• **DATASET ENTRIES**:
□ □ □ □ □ □ □

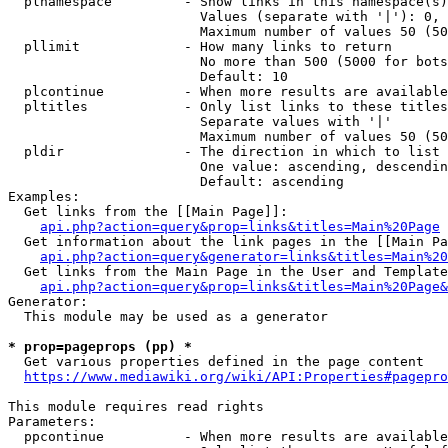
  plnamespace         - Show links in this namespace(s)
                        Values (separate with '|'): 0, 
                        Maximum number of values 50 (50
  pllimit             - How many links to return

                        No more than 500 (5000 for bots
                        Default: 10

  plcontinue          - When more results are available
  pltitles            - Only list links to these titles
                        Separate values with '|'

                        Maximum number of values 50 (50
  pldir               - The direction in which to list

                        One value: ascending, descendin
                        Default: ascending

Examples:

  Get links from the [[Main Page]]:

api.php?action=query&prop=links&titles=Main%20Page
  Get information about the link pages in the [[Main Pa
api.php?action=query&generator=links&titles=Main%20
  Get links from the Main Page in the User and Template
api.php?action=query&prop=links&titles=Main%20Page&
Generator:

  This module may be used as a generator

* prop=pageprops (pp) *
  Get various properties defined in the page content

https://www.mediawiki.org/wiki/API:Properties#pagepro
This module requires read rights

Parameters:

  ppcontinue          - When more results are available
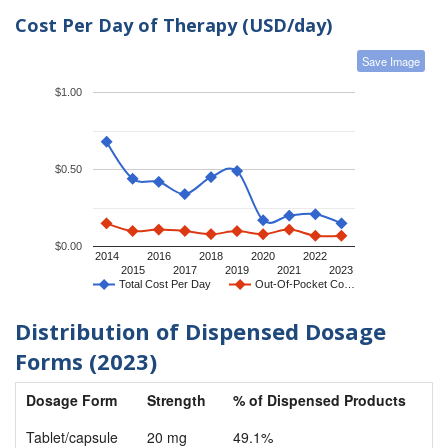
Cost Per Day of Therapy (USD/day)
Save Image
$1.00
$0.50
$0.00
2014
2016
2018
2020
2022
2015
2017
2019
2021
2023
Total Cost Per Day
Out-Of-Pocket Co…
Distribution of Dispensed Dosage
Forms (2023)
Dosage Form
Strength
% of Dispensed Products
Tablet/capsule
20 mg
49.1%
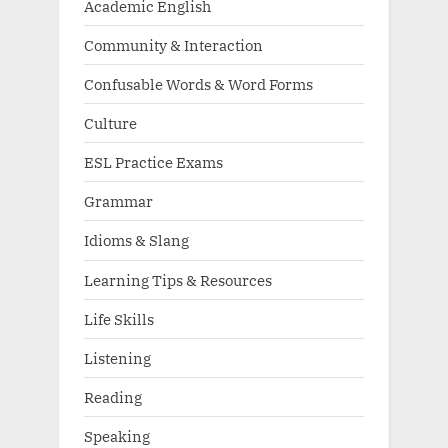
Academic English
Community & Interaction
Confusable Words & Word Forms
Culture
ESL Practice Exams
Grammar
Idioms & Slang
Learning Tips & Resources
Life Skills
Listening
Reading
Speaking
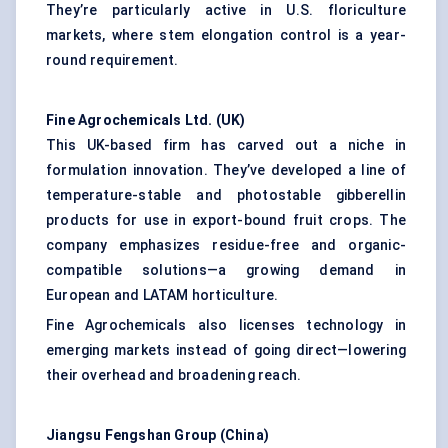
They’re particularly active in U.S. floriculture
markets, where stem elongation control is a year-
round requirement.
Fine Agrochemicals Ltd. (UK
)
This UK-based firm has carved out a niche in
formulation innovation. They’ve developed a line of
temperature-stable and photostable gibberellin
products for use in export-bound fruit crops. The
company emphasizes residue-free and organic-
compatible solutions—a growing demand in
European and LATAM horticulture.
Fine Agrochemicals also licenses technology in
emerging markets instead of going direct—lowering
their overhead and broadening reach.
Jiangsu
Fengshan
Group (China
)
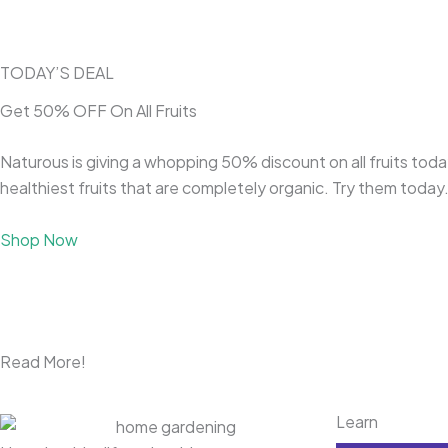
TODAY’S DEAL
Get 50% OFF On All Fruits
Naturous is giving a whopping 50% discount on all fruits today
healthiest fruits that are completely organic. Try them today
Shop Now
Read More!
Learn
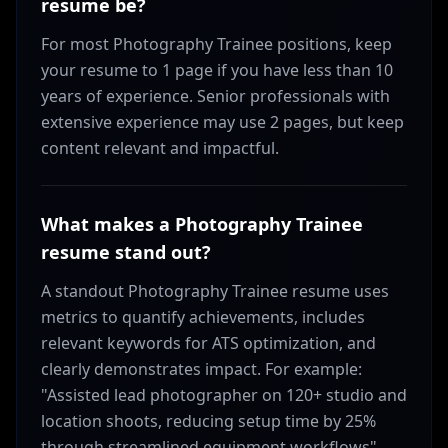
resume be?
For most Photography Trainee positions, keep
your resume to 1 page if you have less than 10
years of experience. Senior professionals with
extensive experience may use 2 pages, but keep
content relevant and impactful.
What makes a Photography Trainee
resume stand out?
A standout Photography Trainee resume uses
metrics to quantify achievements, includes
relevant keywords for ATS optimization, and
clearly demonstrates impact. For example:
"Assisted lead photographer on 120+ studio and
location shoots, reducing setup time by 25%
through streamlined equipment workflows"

□ □ □ □ □ □ □

• **PROBLEM**: Set down all entries above again, exactly, without images.

• **OUTPUT BELOW**:
  plnamespace         - Show links in this namespace(s)
                        Values (separate with '|'): 0, 
                        Maximum number of values 50 (50
  pllimit             - How many links to return

                        No more than 500 (5000 for bots
                        Default: 10

  plcontinue          - When more results are available
  pltitles            - Only list links to these titles
                        Separate values with '|'

                        Maximum number of values 50 (50
  pldir               - The direction in which to list

                        One value: ascending, descendin
                        Default: ascending

Examples:

  Get links from the [[Main Page]]:

api.php?action=query&prop=links&titles=Main%20Page
  Get information about the link pages in the [[Main Pa
api.php?action=query&generator=links&titles=Main%20
  Get links from the Main Page in the User and Template
api.php?action=query&prop=links&titles=Main%20Page&
Generator:

  This module may be used as a generator

* prop=pageprops (pp) *
  Get various properties defined in the page content

https://www.mediawiki.org/wiki/API:Properties#pagepro
This module requires read rights

Parameters:

  ppcontinue          - When more results are available
Cost Per Day of Therapy (USD/day)
Save Image
$1.00
$0.50
$0.00
2014
2016
2018
2020
2022
2015
2017
2019
2021
2023
Total Cost Per Day
Out-Of-Pocket Co…
Distribution of Dispensed Dosage
Forms (2023)
Dosage Form
Strength
% of Dispensed Products
Tablet/capsule
20 mg
49.1%
Academic English
Community & Interaction
Confusable Words & Word Forms
Culture
ESL Practice Exams
Grammar
Idioms & Slang
Learning Tips & Resources
Life Skills
Listening
Reading
Speaking
They’re particularly active in U.S. floriculture
markets, where stem elongation control is a year-
round requirement.
Fine Agrochemicals Ltd. (UK
)
This UK-based firm has carved out a niche in
formulation innovation. They’ve developed a line of
temperature-stable and photostable gibberellin
products for use in export-bound fruit crops. The
company emphasizes residue-free and organic-
compatible solutions—a growing demand in
European and LATAM horticulture.
Fine Agrochemicals also licenses technology in
emerging markets instead of going direct—lowering
their overhead and broadening reach.
Jiangsu
Fengshan
Group (China
)
TODAY’S DEAL
Get 50% OFF On All Fruits
Naturous is giving a whopping 50% discount on all fruits today
healthiest fruits that are completely organic. Try them today
Shop Now
Read More!
Learn
resume be?
For most Photography Trainee positions, keep
your resume to 1 page if you have less than 10
years of experience. Senior professionals with
extensive experience may use 2 pages, but keep
content relevant and impactful.
What makes a Photography Trainee
resume stand out?
A standout Photography Trainee resume uses
metrics to quantify achievements, includes
relevant keywords for ATS optimization, and
clearly demonstrates impact. For example:
"Assisted lead photographer on 120+ studio and
location shoots, reducing setup time by 25%
through streamlined equipment workflows"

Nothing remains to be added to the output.